The GPL spell checking program aspell has support for many languages, including my native language, Dutch. Since it's open source, so are the dictionaries, which means that we should be able to extract a word list. And complete word lists for a language are simply fun to play with.
Unfortunately aspell is too advanced to use a plain text word list. But there is a way to dump it:
aspell dump master
This will print the entire word list for your default language. You can specify the language used with -l
:
aspell -l nl dump master
The argument to -l
is the ISO 639 language code (see man aspell
for details). The argument master
tells aspell to use the systemwide dictionary, not your personal wordlist. The dictionary must be installed on your system; on Ubuntu the Dutch language package is called aspell-nl
.
When we run aspell dump master
for Dutch we get something unexpected:
blaat/MWPG
bloeit/KU
bloot/G
blootte
blote/N
There are strange tags attached to the end of many words. These are affixes and they represent variations of that word. (Although there is an English affix file, no affixes tags are printed if we dump an English dictionary.) We can expand the affix tags into all possible variations by sending them through aspell expand
:
aspell -l nl dump master | aspell -l nl expand
That's better:
blaat geblaat blaatten blaatten blaatte blaten
bloeit opbloeit uitbloeit
bloot gebloot
blootte
blote bloten
If we now pipe this through tr
we get all variations on separate lines as well.
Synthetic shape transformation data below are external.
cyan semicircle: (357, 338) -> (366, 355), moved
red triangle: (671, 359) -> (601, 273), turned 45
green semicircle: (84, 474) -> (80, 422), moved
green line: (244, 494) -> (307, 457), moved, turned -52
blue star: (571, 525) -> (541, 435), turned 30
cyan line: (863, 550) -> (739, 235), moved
Thus the final command to get a word list for any aspell-supported language becomes:
aspell -l nl dump master | aspell -l nl expand | tr ' ' '\n'
(Note that this breaks for words that originally contained spaces. The Dutch word list does not have these, though.)
Then I got interested in how these affixes work. Take blaat
(to bleat) for example; it is followed by M
, W
, P
and G
. Looking in the affix definition file /usr/lib/aspell/nl_affix.dat
there are some lines that define the meaning of these characters:
SFX M N 13
SFX M 0 ben b
SFX M 0 den d
...
SFX M 0 ten t
SFX M z zen z
SFX W N 7
SFX W 0 t [^t]
SFX W 0 te [kfstp]
SFX W 0 ten [kfstp]
SFX W 0 te ch
SFX W 0 ten ch
SFX W 0 de [^kfstp]
SFX W 0 den [^kfstp]
SFX P N 34
SFX P ad den aad
SFX P af fen aaf
...
SFX P at ten aat
...
PFX G Y 1
PFX G 0 ge .
So what does this all mean? SFX
and PFX
stand for suffix (ending) and prefix (beginning). The first line of each block gives the number of lines in the rest of the block; the Y
or N
before the number indicate whether the suffix may be combined with prefixes or vice versa.
The line SFX M 0 ten t
simply creates the plural past form blaatten
, by appending -ten
if the original word ends in t
. We also see suffixes for other cases in which consonant doubling is required.
The next suffix SFX W
is more interesting. This one takes care of various conjugations, including the past tense and the past participle (‘voltooid deelwoord’). We see that -te
is appended when the word ends in k
, f
, s
, t
or p
, and -de
otherwise. Any Dutch person will immediately recognize this as the dreaded ‘kofschipregel’ that is the cause of so many spelling errors. In this case it gives rise to the word forms blaatte
and blaatten
.
The suffix SFX P at ten aat
takes care of the infinitive. Note that the double a
has been replaced by a single one; the pronunciation remains identical. (Dutch works in mysterious ways…) This replacement is done by the third field on the line, that indicates the text to strip off the end of the word; so far, it has been 0
, which means to strip off nothing. (The SFX M z
is the exception; as far as I can tell, it is not used anywhere in the aspell dictionary.) We take blaat
, which matches -aat
, so we strip off -at
and stick -ten
in its place, resulting in blaten
.
Finally, we have a prefix rule PFX G
, which sticks ge-
before anything, leading to the form geblaat
(bleating, as in “the bleating of the sheep”).
The file nl_affix.dat
also contains a list of general replace rules (for example, replacing g
by ch
and vice versa) and specific ones (kado
by cadeau
). These rules are used when suggesting possible corrections for a misspelled word.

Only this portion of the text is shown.